1 lb whole okra (frozen is fine and often cheaper)
2 medium white onions peeled and cut in half
2 red peppers seeded and cut in half
Olive oil
Salt and pepper to taste

1. Toss the vegetables with a bit of olive oil and salt and set aside in a bowl.
2. Heat your grill to about 450-500 degrees and grill the vegetables until they are nicely crisped and browned on all sides.
3. Scrape any burnt bits off the peppers and cut them into long slices. Thinly chop the grilled onion. Combine everything in a large bowl dressing with olive oil, vinegar, salt and pepper to taste.

Mustard Chicken

While researching Congolese food, I was happy to find that mustard became quite popular throughout Central and West Africa during the colonial era due to the heavy French and Belgian presence in the region. Here it makes a great marinade for the simplest of grilled chicken dishes.

1 whole chicken cut in half with spine removed.
1 cup whole grain prepared mustard
Salt to taste

1. Marinate the chicken halves in mustard for at least two hours or overnight. Be sure to rub it in well with your hands!
2. Sear the halves over high heat on the grill to crisp the skin. Reduce the heat to medium low. Cover and cook for 30 minutes flipping halfway through.
3. When chicken is fully cooked remove and cut them into serving portions. Salt to taste. Our guests also loved the ginger, coconut sauce on them.

Grilled Fufu (corn mush)

As we have demonstrated in other posts, corn mush is popular in pretty much every corner of the globe. And it is especially popular in Central Africa. We decided to go with the whole grilling theme of the meal and cooked these over the open flame as well. They tasted fine, but began to break apart when left over the flame for too long. Perhaps if we use some eggs in the mixture in the future this might hold together better during the actual grilling.

1 cup corn meal
2.5 cups water
1 tsp salt

1. Boil the corn meal, water and salt over a medium low flame for about twenty minutes; adding more water if it begins to stick.
2. Allow the mixture to cool for at least two hours. Form the corn mush into golf ball sized balls, press them somewhat flat to the thickness of about 1 cm, and lay them aside on a greased tray.
3. Grill over a medium flame about five minutes per side.

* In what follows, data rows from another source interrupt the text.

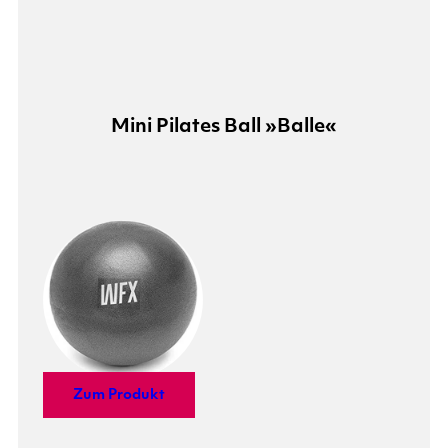
Mini Pilates Ball »Balle«
Zum Produkt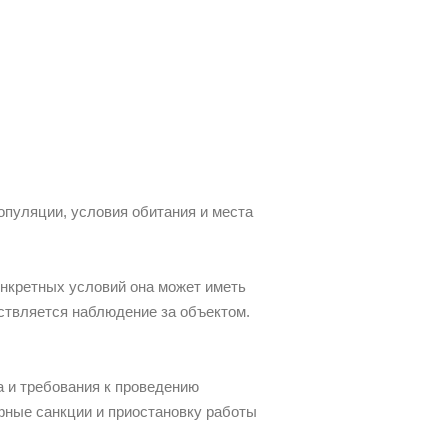
опуляции, условия обитания и места
онкретных условий она может иметь
ствляется наблюдение за объектом.
 и требования к проведению
фные санкции и приостановку работы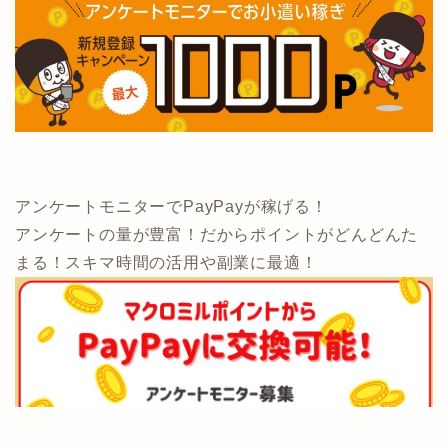
アンケートモニターでPayPayが稼げる！
アンケートの量が豊富！だからポイントがどんどんた
まる！スキマ時間の活用や副業に最適！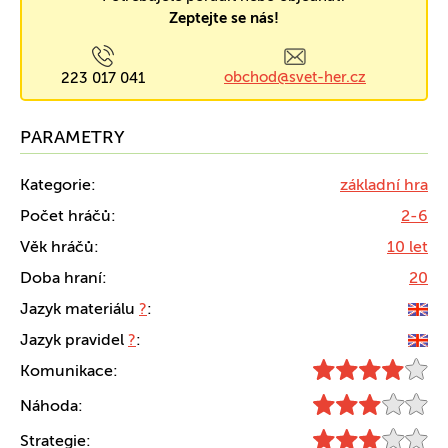
Zeptejte se nás!
obchod@svet-her.cz
223 017 041
PARAMETRY
Kategorie:
základní hra
Počet hráčů:
2-6
Věk hráčů:
10 let
Doba hraní:
20
Jazyk materiálu
?
:
Jazyk pravidel
?
:
Komunikace:
Náhoda:
Strategie:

Serve.

Grilled Trout

In many areas of Congo, rivers are still the only means of transporting goods long distances. It should then come as no surprise that river fish are quite popular with the Congolese. We found trout was the cheapest freshwater fish we could find whole at the time we made this dinner. But really, this method of cooking should work with just about any freshwater fish. Just be sure to adjust your cooking times for larger or smaller fish.

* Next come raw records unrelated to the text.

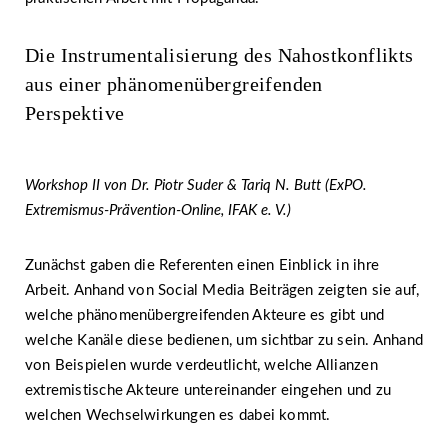
Die Instrumentalisierung des Nahostkonflikts
aus einer phänomenübergreifenden
Perspektive
Workshop II von Dr. Piotr Suder & Tariq N. Butt (ExPO.
Extremismus-Prävention-Online, IFAK e. V.)
Zunächst gaben die Referenten einen Einblick in ihre
Arbeit. Anhand von Social Media Beiträgen zeigten sie auf,
welche phänomenübergreifenden Akteure es gibt und
welche Kanäle diese bedienen, um sichtbar zu sein. Anhand
von Beispielen wurde verdeutlicht, welche Allianzen
extremistische Akteure untereinander eingehen und zu
welchen Wechselwirkungen es dabei kommt.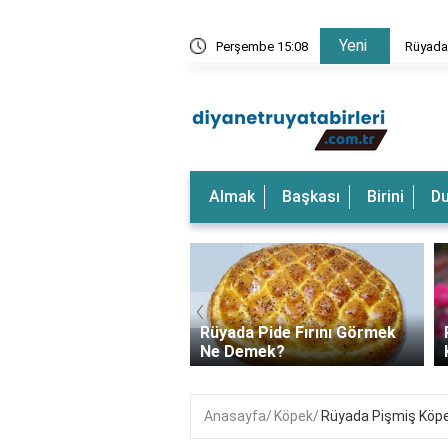
Yeni
rkeği Görmek Ne Anlama Gelir?
Perşembe 15:08
Rüyada
Almak
Başkası
Birini
D
‹
a Dalgalı Deniz
Rüyada Pide Fırını Görmek
k Ne Anlama Gelir?
Ne Demek?
Anasayfa
Köpek
Rüyada Pişmiş Köpe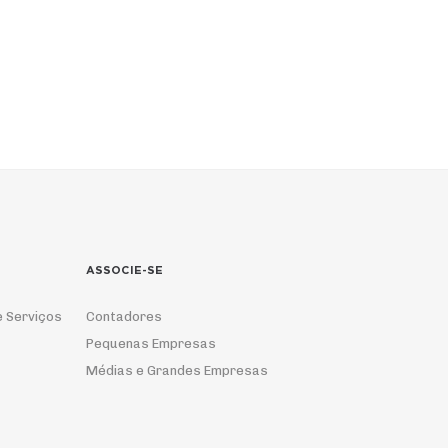
ASSOCIE-SE
e Serviços
Contadores
Pequenas Empresas
Médias e Grandes Empresas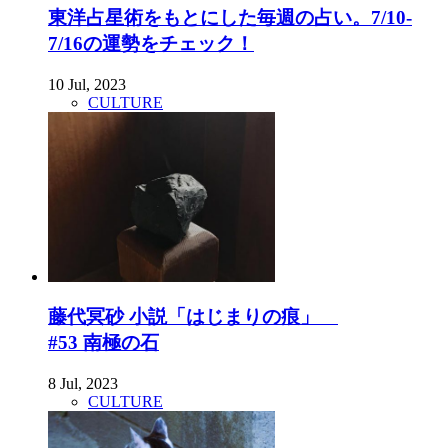
東洋占星術をもとにした毎週の占い。7/10-
7/16の運勢をチェック！
10 Jul, 2023
CULTURE
藤代冥砂 小説「はじまりの痕」
#53 南極の石
8 Jul, 2023
CULTURE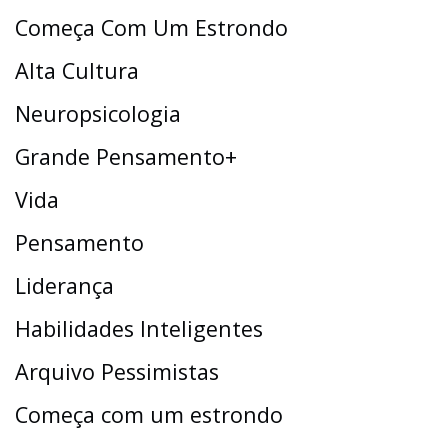
Começa Com Um Estrondo
Alta Cultura
Neuropsicologia
Grande Pensamento+
Vida
Pensamento
Liderança
Habilidades Inteligentes
Arquivo Pessimistas
Começa com um estrondo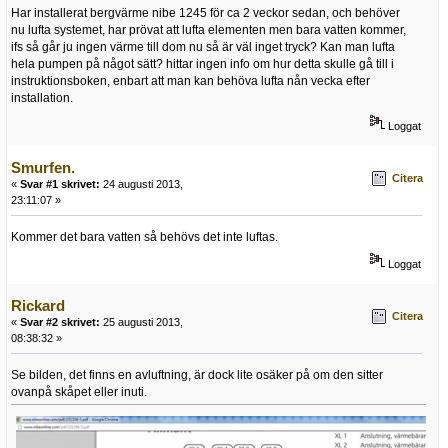
Har installerat bergvärme nibe 1245 för ca 2 veckor sedan, och behöver
nu lufta systemet, har prövat att lufta elementen men bara vatten kommer,
ifs så går ju ingen värme till dom nu så är väl inget tryck? Kan man lufta
hela pumpen på något sätt? hittar ingen info om hur detta skulle gå till i
instruktionsboken, enbart att man kan behöva lufta nån vecka efter
installation.
Loggat
Smurfen.
Citera
«
Svar #1 skrivet:
24 augusti 2013,
23:11:07 »
Kommer det bara vatten så behövs det inte luftas.
Loggat
Rickard
Citera
«
Svar #2 skrivet:
25 augusti 2013,
08:38:32 »
Se bilden, det finns en avluftning, är dock lite osäker på om den sitter
ovanpå skåpet eller inuti.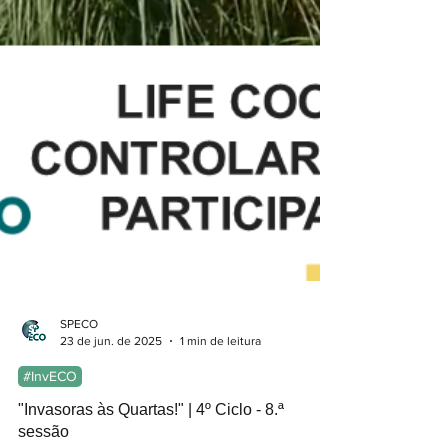
SPECO
23 de jun. de 2025
1 min de leitura
#InvECO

Trout: gutted and cleaned (we grilled one for every two people)
Lemon sliced
Salt and pepper

1. Place slices of lemon into the stomach cavities of the fish.
2. Using a fish basket, bake the fish over a high flame for about five minutes per side and remove them.
3. Cut into serving portions and serve with generous portions of parsley, coconut, ginger sauce.

Parsley, coconut, and ginger sauce

I pulled this sauce out of thin air and made it up out of items in my pantry. It's certainly not an authentic recipe, but the spiciness and creaminess of the sauce go well with this style of cooking. No cooking is involved, and nothing here would be too hard find in a Central African market.

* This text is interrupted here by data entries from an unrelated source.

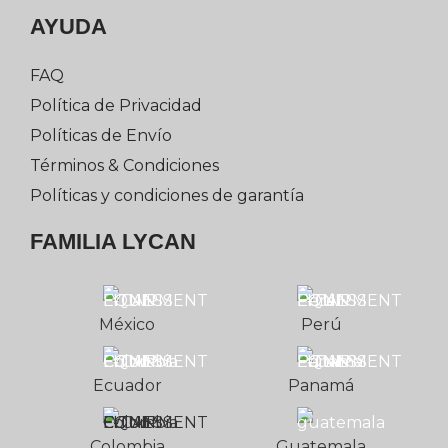
AYUDA
FAQ
Política de Privacidad
Políticas de Envío
Términos & Condiciones
Políticas y condiciones de garantía
FAMILIA LYCAN
México
Perú
Ecuador
Panamá
Colombia
Guatemala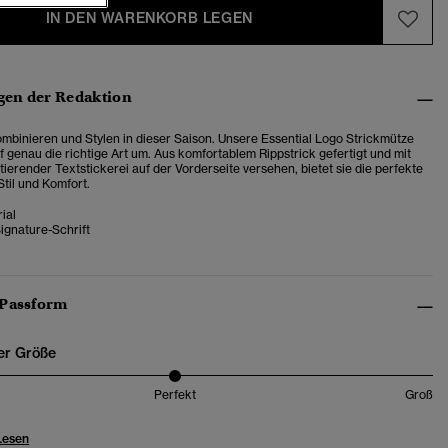
IN DEN WARENKORB LEGEN
en der Redaktion
mbinieren und Stylen in dieser Saison. Unsere Essential Logo Strickmütze
f genau die richtige Art um. Aus komfortablem Rippstrick gefertigt und mit
ierender Textstickerei auf der Vorderseite versehen, bietet sie die perfekte
til und Komfort.
ial
ignature-Schrift
 Passform
er Größe
Perfekt
Groß
Lesen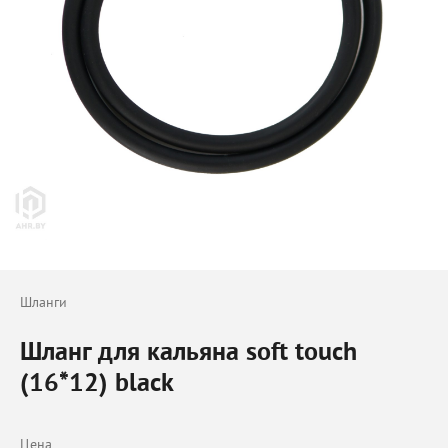
Шланги
Шланг для кальяна soft touch
(16*12) black
Цена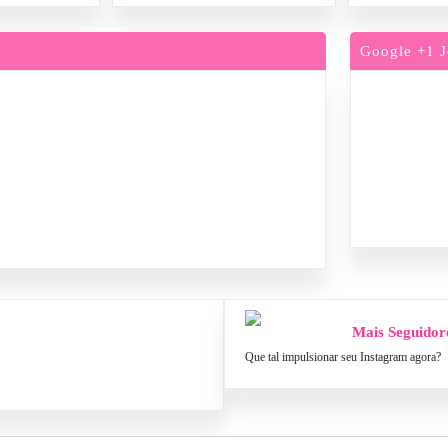
Google +1 J
Mais Seguidor
Que tal impulsionar seu Instagram agora?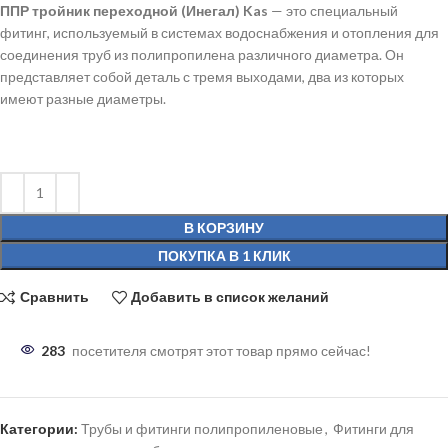
ППР тройник переходной (Инегал) Kas
— это специальный
фитинг, используемый в системах водоснабжения и отопления для
соединения труб из полипропилена различного диаметра. Он
представляет собой деталь с тремя выходами, два из которых
имеют разные диаметры.
В КОРЗИНУ
ПОКУПКА В 1 КЛИК
Сравнить
Добавить в список желаний
283
посетителя смотрят этот товар прямо сейчас!
Категории:
Трубы и фитинги полипропиленовые
,
Фитинги для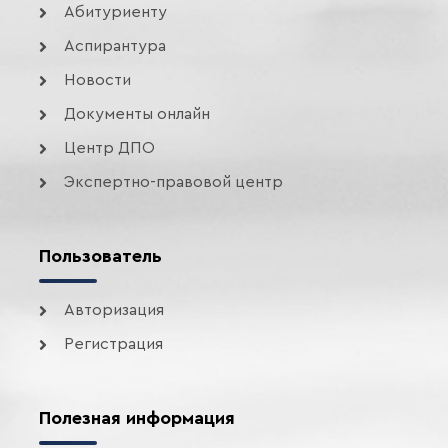
Абитуриенту
Аспирантура
Новости
Документы онлайн
Центр ДПО
Экспертно-правовой центр
Пользователь
Авторизация
Регистрация
Полезная информация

1 handful of parsley or cilantro or both
1 can coconut milk
2 inches fresh ginger roughly chopped
1 clove garlic
1 serrano chili or more to taste
Juice of 1 lime
1 tsp salt

Just grind everything together in a blender or processor and set aside until ready to use.

Congo Bars

Despite the name, these cookie bars have absolutely nothing to do with Congo. I'm pretty sure there's some old-timey racism behind the name since they originated in the American South at least a century ago. By the time we realized this, they were halfway made. So we'll include them anyways. We Northerners have always known these as blondies. I'm sorry, Congo. On the plus side they were delicious.

2 cups flour
2 tsp baking powder
1/2 tsp salt
1 stick butter cut into squares and brought to room temp
2 and 1/4 cups brown sugar
2 cups semi sweet chocolate chips
3 eggs
1 cup chopped walnuts
1 tsp vanilla extract

1. Mix the butter, eggs, and brown sugar together in a large bowl.
2. Add the rest of the ingredients and stir into a thick batter.
3. Grease a large cake pan and pour in the batter smoothing it out with a spatula.
4. Bake in a 350 degree oven for 30 minutes or until a toothpick may be inserted into the center and be removed cleanly.
5. Allow to cool for one hour and serve.


This meal fell on one of the warmest days of the year. So we were happy to celebrate a return of decent weather and a chance to grill outside without looking like crazy people. This was also one of the easier dinners we've thrown together. In short it was a perfect start to a long session of summer cooking. You can expect to see the grill in more of our shots for the next several months. And in other news, we signed the lease for a new apartment starting July 1! Soon we'll actually have a dining room in which we can feed our many guests without making them sit on one another! Up next is Singapore, until then: santé!


  1. i was born in Aba to me it isnt big town and i think ure not right to include it in the list of towns in drc.what criteria did u use to say this?

  2. Your website is amazing!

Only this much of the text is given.